> [WHAT THE EXERCISE ASKS]:
For this exercise, copy each line of the records that contains the word "mode".
*****
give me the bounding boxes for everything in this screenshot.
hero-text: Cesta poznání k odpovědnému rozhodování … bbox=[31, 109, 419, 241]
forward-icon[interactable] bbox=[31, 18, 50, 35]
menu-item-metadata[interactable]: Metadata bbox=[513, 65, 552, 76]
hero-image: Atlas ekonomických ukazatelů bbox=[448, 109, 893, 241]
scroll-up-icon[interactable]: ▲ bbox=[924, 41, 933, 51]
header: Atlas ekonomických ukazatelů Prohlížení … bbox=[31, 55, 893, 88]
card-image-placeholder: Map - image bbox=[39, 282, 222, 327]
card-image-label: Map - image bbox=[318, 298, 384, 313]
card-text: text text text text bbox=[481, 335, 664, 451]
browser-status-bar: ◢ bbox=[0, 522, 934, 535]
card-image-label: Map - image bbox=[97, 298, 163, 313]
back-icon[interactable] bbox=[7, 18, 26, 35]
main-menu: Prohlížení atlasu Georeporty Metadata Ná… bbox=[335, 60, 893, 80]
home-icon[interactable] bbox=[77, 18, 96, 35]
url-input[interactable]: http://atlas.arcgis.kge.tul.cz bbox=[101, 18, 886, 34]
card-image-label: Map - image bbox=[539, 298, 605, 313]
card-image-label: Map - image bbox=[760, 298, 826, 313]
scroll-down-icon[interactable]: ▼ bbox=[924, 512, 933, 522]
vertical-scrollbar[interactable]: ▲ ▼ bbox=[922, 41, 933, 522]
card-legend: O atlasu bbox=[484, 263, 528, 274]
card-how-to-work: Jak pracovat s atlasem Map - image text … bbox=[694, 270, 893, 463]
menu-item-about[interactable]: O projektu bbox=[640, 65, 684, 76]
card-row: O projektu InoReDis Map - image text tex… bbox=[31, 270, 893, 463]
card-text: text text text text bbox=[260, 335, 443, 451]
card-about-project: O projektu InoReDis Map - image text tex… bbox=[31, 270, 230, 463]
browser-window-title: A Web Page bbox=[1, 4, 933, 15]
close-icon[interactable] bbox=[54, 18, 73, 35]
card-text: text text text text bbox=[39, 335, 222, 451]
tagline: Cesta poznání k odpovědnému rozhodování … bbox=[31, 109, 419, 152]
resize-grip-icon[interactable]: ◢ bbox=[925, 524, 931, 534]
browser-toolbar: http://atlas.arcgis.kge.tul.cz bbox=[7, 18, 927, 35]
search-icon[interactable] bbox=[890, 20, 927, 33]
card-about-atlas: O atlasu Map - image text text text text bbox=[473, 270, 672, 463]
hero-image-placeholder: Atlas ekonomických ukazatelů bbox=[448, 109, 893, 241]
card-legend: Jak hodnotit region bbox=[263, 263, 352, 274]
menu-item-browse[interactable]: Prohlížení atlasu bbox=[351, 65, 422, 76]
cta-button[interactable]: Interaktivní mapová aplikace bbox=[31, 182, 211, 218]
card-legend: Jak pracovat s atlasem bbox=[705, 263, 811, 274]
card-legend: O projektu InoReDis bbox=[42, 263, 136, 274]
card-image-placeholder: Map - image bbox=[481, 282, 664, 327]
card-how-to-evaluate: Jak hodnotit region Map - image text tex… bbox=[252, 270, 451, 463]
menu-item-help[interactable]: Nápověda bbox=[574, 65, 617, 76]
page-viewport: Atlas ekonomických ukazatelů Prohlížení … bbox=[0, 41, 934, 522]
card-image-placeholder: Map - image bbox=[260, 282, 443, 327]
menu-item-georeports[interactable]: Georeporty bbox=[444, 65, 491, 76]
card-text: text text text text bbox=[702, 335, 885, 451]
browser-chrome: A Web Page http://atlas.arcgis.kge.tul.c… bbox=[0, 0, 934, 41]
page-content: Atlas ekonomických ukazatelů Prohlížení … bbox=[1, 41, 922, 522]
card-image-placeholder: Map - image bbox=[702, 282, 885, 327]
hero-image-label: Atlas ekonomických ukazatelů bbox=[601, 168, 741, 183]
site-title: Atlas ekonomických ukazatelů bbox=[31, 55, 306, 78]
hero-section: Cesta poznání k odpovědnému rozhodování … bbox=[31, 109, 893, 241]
*****
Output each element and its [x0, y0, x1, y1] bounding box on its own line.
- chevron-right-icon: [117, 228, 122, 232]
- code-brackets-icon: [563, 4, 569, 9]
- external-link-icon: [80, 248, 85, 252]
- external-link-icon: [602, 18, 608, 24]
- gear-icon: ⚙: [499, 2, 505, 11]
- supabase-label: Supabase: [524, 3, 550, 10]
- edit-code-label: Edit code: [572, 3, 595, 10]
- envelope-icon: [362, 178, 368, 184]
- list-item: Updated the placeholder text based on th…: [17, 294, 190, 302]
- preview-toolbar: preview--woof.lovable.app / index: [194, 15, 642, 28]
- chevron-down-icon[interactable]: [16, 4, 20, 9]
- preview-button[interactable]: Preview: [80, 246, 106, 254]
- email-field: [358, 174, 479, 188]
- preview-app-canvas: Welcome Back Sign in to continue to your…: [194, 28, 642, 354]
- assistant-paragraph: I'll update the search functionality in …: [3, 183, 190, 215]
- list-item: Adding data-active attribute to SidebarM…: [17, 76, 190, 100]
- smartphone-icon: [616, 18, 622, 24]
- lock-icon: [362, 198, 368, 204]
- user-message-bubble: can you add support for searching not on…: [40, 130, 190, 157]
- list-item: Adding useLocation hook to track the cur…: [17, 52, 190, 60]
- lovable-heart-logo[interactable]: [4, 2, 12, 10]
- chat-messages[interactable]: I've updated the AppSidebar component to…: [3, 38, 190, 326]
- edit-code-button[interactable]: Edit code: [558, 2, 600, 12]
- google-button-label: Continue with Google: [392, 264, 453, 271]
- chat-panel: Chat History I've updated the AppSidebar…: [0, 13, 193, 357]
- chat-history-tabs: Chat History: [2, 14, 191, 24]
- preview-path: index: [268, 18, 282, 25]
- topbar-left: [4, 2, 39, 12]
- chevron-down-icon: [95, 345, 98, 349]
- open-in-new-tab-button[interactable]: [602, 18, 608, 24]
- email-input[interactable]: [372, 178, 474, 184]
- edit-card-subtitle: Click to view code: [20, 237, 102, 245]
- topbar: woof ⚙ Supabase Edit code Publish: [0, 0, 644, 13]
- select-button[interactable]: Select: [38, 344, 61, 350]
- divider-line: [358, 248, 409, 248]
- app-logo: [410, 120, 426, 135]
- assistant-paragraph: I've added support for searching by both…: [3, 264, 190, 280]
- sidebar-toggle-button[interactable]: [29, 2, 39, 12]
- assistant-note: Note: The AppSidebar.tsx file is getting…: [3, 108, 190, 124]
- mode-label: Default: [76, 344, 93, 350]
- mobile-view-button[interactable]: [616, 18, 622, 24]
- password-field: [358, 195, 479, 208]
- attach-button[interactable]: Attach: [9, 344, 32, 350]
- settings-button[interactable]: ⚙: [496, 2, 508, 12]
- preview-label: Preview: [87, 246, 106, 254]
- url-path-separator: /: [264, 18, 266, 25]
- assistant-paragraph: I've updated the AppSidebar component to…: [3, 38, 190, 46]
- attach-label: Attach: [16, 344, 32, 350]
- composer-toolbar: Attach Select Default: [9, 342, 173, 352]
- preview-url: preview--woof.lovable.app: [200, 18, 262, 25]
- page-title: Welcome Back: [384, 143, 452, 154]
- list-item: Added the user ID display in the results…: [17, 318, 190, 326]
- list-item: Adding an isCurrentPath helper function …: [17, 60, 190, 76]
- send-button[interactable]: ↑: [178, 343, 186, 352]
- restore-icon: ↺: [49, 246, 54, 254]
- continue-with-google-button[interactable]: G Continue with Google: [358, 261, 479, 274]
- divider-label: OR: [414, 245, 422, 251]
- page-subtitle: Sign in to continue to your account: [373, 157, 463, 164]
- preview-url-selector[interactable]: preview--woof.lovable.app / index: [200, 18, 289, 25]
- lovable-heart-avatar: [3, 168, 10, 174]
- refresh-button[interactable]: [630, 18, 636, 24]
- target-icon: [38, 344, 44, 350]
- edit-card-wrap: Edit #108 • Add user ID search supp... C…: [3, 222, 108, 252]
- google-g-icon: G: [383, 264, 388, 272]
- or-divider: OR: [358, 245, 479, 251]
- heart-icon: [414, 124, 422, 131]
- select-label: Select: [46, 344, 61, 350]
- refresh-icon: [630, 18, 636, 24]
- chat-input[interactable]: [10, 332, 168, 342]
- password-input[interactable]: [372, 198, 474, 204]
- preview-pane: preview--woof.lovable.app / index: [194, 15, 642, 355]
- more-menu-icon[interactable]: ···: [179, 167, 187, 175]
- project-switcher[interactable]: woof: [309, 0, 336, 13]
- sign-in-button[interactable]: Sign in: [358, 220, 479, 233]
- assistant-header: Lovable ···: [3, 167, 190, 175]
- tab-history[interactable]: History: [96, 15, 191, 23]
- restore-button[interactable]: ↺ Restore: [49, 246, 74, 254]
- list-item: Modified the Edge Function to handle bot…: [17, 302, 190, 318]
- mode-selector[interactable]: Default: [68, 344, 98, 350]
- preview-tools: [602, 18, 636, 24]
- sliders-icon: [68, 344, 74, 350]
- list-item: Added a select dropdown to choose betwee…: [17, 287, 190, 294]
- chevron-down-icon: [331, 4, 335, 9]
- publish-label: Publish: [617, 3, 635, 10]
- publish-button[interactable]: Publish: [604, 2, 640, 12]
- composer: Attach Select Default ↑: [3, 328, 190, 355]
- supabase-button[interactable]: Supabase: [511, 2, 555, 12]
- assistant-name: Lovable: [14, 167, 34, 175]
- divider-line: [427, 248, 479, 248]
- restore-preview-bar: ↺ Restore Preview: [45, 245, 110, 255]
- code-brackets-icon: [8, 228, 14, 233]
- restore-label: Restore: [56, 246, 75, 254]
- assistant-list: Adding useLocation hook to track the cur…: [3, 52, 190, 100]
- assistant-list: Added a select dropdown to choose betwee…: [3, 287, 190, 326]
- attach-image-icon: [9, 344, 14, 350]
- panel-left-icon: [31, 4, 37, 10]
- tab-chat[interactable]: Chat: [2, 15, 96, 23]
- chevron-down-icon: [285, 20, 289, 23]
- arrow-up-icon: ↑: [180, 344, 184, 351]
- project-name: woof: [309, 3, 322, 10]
*****
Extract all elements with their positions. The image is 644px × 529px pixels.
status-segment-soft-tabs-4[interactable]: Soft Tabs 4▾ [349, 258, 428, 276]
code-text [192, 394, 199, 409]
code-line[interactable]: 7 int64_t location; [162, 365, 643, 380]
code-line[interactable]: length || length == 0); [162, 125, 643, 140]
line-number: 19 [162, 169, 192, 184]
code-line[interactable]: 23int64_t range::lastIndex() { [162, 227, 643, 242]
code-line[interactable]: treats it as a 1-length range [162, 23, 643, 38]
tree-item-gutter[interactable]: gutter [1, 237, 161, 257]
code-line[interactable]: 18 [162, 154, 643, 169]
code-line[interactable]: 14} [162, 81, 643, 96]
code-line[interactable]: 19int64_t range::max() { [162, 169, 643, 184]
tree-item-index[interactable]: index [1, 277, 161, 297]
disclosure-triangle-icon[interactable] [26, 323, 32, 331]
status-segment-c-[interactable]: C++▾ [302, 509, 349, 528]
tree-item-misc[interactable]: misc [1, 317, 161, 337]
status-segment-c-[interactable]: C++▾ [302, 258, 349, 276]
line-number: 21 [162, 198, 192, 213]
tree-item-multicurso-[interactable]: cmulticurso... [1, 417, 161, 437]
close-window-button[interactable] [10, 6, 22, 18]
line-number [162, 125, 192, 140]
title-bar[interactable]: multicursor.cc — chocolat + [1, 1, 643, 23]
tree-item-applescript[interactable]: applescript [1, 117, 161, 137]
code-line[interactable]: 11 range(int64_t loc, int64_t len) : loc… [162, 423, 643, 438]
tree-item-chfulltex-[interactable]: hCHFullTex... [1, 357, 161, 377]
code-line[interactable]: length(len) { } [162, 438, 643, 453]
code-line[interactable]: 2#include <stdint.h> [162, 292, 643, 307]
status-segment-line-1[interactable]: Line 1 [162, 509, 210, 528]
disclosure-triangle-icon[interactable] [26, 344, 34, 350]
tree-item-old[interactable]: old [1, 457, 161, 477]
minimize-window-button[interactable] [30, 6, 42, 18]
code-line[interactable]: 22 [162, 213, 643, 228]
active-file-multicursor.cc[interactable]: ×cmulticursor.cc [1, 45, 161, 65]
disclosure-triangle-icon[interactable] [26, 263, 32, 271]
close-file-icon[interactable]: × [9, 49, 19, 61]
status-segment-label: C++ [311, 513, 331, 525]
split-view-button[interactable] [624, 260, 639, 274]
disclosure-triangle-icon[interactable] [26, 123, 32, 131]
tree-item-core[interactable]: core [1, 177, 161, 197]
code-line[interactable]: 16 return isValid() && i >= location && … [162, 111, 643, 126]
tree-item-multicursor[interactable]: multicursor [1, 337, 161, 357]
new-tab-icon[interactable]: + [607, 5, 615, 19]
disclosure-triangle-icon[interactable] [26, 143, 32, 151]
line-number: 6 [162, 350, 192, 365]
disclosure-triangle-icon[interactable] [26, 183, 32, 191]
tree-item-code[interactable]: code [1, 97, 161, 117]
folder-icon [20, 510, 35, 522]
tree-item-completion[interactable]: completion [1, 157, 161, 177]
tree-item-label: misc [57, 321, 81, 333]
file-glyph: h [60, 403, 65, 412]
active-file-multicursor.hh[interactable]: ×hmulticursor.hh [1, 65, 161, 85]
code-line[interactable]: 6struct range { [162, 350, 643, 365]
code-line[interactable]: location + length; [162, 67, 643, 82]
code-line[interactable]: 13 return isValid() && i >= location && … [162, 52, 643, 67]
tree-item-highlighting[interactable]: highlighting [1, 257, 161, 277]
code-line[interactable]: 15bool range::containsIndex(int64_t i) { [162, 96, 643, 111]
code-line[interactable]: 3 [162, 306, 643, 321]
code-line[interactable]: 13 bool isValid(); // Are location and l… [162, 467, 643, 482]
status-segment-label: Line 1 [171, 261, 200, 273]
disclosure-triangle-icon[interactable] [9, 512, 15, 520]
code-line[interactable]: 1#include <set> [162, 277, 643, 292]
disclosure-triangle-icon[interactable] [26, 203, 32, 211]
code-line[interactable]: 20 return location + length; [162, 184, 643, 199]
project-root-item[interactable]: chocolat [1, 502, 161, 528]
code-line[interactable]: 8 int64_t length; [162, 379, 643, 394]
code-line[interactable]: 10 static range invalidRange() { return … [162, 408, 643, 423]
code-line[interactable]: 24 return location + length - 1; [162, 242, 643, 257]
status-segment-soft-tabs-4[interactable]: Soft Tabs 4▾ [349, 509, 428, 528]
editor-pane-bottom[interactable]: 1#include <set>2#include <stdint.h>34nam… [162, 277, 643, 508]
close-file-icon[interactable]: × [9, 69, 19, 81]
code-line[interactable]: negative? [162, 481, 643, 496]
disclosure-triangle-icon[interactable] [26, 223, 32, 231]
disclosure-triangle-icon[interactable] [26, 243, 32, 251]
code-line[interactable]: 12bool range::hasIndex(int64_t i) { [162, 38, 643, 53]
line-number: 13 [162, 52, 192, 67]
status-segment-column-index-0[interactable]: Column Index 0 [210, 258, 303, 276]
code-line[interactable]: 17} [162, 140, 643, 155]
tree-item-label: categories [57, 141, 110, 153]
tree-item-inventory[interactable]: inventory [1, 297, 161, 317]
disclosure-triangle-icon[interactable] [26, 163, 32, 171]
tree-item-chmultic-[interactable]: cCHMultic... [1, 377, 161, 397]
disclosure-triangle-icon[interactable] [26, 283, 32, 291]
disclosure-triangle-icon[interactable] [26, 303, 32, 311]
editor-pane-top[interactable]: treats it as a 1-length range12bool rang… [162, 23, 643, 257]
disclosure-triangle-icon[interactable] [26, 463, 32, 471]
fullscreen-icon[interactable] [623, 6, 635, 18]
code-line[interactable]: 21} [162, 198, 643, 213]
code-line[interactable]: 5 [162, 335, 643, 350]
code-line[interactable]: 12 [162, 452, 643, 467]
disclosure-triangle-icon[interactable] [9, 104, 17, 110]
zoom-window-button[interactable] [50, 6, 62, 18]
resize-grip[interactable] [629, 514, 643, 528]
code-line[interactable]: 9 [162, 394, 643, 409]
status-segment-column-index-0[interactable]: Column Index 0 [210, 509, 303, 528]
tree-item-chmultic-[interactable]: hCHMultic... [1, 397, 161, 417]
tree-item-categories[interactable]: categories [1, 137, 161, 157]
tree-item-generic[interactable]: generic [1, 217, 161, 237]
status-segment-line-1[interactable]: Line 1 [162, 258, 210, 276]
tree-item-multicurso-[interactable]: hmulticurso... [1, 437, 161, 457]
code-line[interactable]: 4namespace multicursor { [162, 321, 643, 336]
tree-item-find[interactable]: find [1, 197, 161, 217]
*****
> [EXERCISE OUTPUT]:
- mode-label: Default: [76, 344, 93, 350]
- mode-selector[interactable]: Default: [68, 344, 98, 350]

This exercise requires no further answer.